Dear Donagh,
…. My friend has a hangup about her appearance. She hates the way she looks even though she looks grand to me. She keeps talking about cosmic surgery to change the shape of her chin. I think she’s mad to think about it. What do you think? Her mother says she should be grateful for her appearance and her health. But she would say that because the two of them look really alike. When I was talking to my mother about it she said I should ask you. She told me not to forget to tell you that we’re both 16. Thanks. Fiona
Dear Fiona,
I'm chuckling at the slip of the keys that turned cosmetic surgery into cosmic surgery. I'm also chuckling at your mother’s suggestion; it was like telling you to “Ask Jeeves.”

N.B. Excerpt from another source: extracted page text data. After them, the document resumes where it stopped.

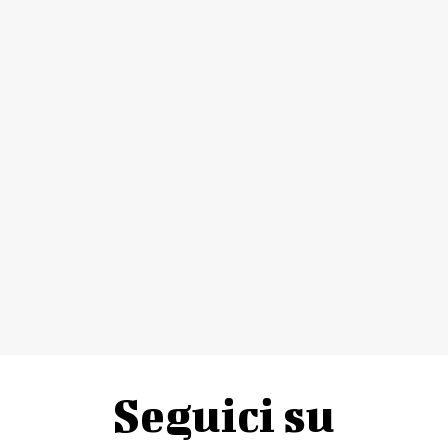
Seguici su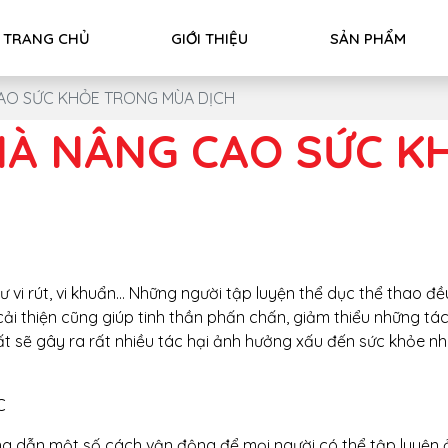
TRANG CHỦ
GIỚI THIỆU
SẢN PHẨM
CAO SỨC KHỎE TRONG MÙA DỊCH
NHÀ NÂNG CAO SỨC 
hư vi rút, vi khuẩn… Những người tập luyện thể dục thể thao 
 cải thiện cũng giúp tinh thần phấn chấn, giảm thiểu những t
t sẽ gây ra rất nhiều tác hại ảnh hưởng xấu đến sức khỏe nh
ng dẫn một số cách vận động để mọi người có thể tập luyện ở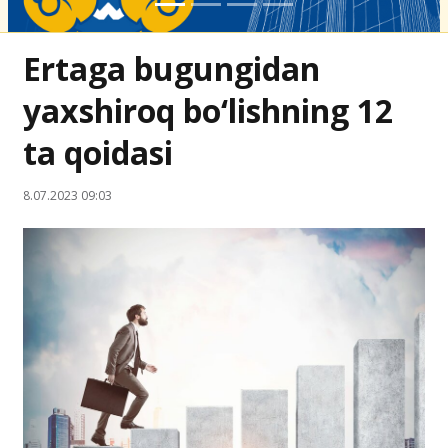
Ertaga bugungidan
yaxshiroq bo‘lishning 12
ta qoidasi
8.07.2023 09:03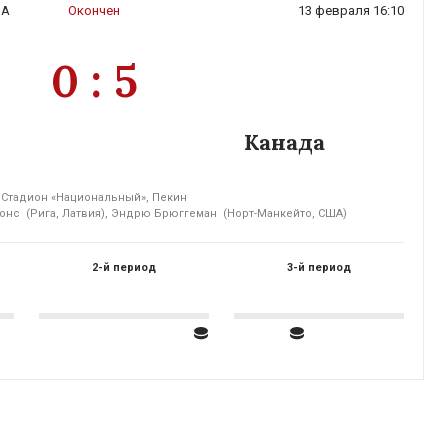
 A
Окончен
13 февраля 16:10
0 : 5
Канада
Стадион «Национальный», Пекин
онс (Рига, Латвия), Эндрю Брюггеман (Норт-Манкейто, США)
2-й период
3-й период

I doubt that your friend would find a plastic surgeon willing to operate on a 16-year-old, but she probably won't let the idea go away.
Plastic surgery is in fashion now. It’s the next step in fashion; it’s fashion trying to go deeper: first, clothes; then makeup, then tattoos, then non-surgical treatments like Botox, and then of course plastic surgery. I saw a ‘make-over’ programme that was not about clothes but about plastic surgery. The person was kept away from all mirrors until she was finally allowed to see her new form in a full-length mirror in the presence of an audience. I found it a bit unnerving to watch, because I used to enjoy an uncannily similar programme about cars; it was called ‘Pimp my Ride’. It’s not good to start thinking of one’s own body as an object.

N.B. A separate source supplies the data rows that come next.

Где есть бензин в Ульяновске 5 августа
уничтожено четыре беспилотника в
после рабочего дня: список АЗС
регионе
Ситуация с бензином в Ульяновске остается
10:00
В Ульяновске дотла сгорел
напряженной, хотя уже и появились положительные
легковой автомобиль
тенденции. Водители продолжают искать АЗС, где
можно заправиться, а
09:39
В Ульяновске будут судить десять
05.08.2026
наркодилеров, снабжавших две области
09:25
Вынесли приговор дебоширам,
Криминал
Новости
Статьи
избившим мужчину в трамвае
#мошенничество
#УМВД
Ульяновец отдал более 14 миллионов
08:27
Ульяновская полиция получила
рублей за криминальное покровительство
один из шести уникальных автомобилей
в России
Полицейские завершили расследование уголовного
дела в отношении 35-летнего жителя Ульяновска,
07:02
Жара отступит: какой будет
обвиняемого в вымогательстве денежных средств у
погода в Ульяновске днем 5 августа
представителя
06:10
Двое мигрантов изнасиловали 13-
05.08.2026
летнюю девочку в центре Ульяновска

But I don’t want to be all negative about it. There can be a good reason for it at times. I knew an old man who told me that in his childhood his ears stuck out. This kept him in despair all through his school years. When he looked in the mirror he would see nothing but ears. When he looked at other people he saw only how normal their ears were. It made him pathologically shy, because he was teased about it at school and given a nickname that even sixty years later he couldn’t bring himself to reveal to me. His family were poor, but his older sister began to save up, and finally he had his operation. It changed his life, he said. There I saw someone who benefited from plastic surgery. Then again, I know people whose ears stick out and it doesn’t bother them in the least.

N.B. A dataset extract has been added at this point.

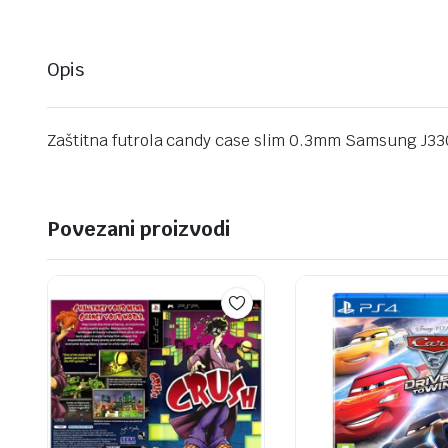
Opis
Zaštitna futrola candy case slim 0.3mm Samsung J330
Povezani proizvodi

I once heard a plastic surgeon talk about his work. He was very honest about it. He said it was about removing people’s distinctive features and so making them look completely ordinary – common, if you like. He was helping them to become invisible, he said. Barbara Streisand refused to consider plastic surgery on her nose. She was and is, by any standard, a beautiful woman.
That could be a key word: beautiful. There’s a difference between beautiful and pretty. Some people who are pretty look quite commonplace; it’s as if they were made in a mould; all the features are nice, but somehow they don’t add up to anything remarkable. You don’t have to be pretty to be beautiful. Beauty is something more subtle; it isn’t about static features, it’s mainly about the way people move and carry themselves. From a still photo you can tell whether someone is pretty, but not whether she is beautiful. To see whether she is beautiful you would really have to be in her presence. They say beauty is only skin-deep. I wouldn’t agree. Prettiness is only skin-deep. Beauty is deep. A girl’s presence is more than the sum of her features: it is also her voice and her gestures, her vitality, her whole manner and bearing.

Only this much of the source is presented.